::: Given records :::

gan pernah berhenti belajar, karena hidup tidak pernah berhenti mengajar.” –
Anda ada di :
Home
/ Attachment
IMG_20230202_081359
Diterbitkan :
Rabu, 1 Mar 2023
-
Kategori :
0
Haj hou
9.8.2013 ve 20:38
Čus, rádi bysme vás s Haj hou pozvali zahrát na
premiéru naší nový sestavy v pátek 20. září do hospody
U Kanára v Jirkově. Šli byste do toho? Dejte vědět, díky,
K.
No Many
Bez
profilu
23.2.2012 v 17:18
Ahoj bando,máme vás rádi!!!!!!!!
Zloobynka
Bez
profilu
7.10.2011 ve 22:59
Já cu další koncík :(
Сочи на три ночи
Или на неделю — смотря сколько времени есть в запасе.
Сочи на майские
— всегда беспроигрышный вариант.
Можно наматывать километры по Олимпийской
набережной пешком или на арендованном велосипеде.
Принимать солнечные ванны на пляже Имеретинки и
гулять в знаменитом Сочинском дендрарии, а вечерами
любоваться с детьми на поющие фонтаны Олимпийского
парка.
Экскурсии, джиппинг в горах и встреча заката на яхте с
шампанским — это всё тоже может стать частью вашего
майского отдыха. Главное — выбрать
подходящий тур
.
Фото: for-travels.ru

:::
::: Given records :::

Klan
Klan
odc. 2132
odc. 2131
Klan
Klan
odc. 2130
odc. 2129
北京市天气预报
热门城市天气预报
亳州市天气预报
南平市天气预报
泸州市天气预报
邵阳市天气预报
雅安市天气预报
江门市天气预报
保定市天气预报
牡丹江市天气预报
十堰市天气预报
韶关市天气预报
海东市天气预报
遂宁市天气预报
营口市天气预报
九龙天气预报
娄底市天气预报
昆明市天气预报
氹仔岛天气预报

:::
::: Given records :::

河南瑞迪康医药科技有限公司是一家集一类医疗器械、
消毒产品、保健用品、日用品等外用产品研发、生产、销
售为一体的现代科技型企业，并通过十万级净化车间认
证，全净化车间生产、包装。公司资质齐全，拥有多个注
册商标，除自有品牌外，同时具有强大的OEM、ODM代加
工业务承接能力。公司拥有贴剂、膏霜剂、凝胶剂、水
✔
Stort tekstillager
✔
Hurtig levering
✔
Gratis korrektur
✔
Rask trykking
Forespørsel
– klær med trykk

:::

→ Exercise directions: Your answer should be a single number: the count of lines in the entries that contain "rádi".

→ Output of the exercise: 2